Terrorists now use cell-phones to trigger IED's in Iraq, and use the Internet to organize far-flung units, and of course they arm themselves on the black market and in raids on armories. In addition, the US aided Islamic radicalism during the Afghan war against the Soviets, and even recruited people like Osama bin Laden. Reportedly, the CIA came up with the idea taken over by the mujahadeen, which evolved into al Qaeda's ideology: Islam, an integrated worldview, is in danger. The only change from then to now: then Islam was supposedly threatened by Communism, now it is threatened by the West.
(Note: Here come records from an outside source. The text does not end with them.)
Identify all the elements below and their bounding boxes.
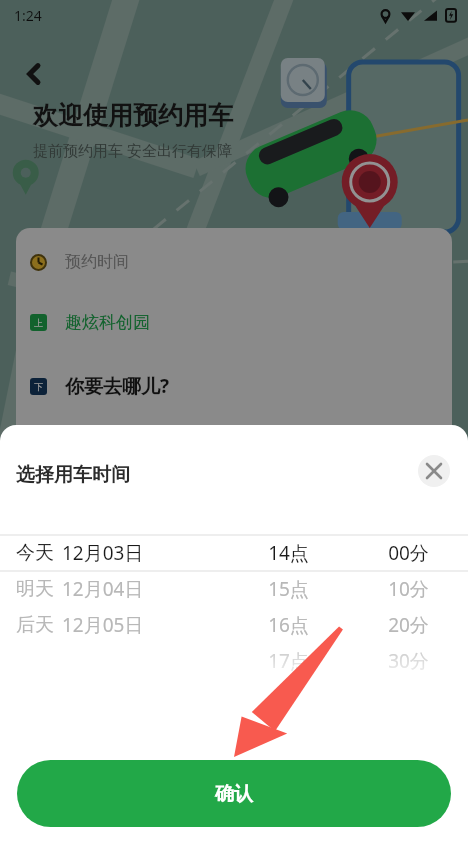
staticText: 16点 xyxy=(268,612,309,638)
staticText: 17点 xyxy=(268,648,309,674)
staticText: 你要去哪儿? xyxy=(65,373,170,399)
staticText: 提前预约用车 安全出行有保障 xyxy=(33,140,232,160)
button[interactable]: Back xyxy=(12,52,56,96)
staticText: 30分 xyxy=(388,648,429,674)
staticText: 确认 xyxy=(215,782,253,806)
button[interactable]: 确认 xyxy=(17,760,451,827)
staticText: 趣炫科创园 xyxy=(65,312,150,333)
staticText: 12月03日 xyxy=(62,540,144,566)
staticText: 14点 xyxy=(268,540,309,566)
staticText: 预约时间 xyxy=(65,252,129,272)
button[interactable]: Close xyxy=(418,455,450,487)
staticText: 18点 xyxy=(268,679,309,685)
staticText: 上 xyxy=(34,317,43,328)
staticText: 20分 xyxy=(388,612,429,638)
staticText: 1:24 xyxy=(14,6,42,25)
staticText: 欢迎使用预约用车 xyxy=(33,100,233,131)
staticText: 明天 xyxy=(16,577,54,601)
staticText: 00分 xyxy=(388,540,429,566)
staticText: 后天 xyxy=(16,613,54,637)
staticText: 选择用车时间 xyxy=(16,463,130,487)
staticText: 15点 xyxy=(268,576,309,602)
staticText: 12月05日 xyxy=(62,612,144,638)
staticText: 今天 xyxy=(16,541,54,565)
staticText: 10分 xyxy=(388,576,429,602)
staticText: 下 xyxy=(34,381,43,392)
staticText: 12月04日 xyxy=(62,576,144,602)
Then, Communists put girls into schools, now the West does, but with capitalism, the West more massively subverts the traditional way of life, the ways which many Muslims equate with Islam.
Ultimately, however, terrorism is not the threat that the barbarians were. Barbarian tribes were not monolithic, but all their members (except for the Huns) wanted what they could take from Rome: land, wealth, technology, but they were unable to translate Roman civilization into their way of life--almost all were illiterate--so they participated in its destruction, by for example, settling on a Roman estate, but burning down the villa, because they didn't know how to work the Roman hypocaust.
Today, even terrorists are sophisticated, and literate. But the greatest difference is this: terrorists and terrorist organizations represent only a tiny fraction of the peoples from which they are recruited. Most people of the Middle East-- Arabs, Persians, Kurds, Turks--may reject American imperial designs, but they don't reject capitalism; they may reject domination by global corporations, but they want to do business with them.
Like the Romans, we have what most people want all over the world, but unlike the Romans, we can do business with them. We should just stop trying to dominate them and ripping them off, and should be more sensitive to the revolutionary aspect of the capitalist system. Instead of ramming it down peoples' throats with "structural adjustment" programs for example, or market "shock therapy," we should attempt to ameliorate its most de-stabilizing effects.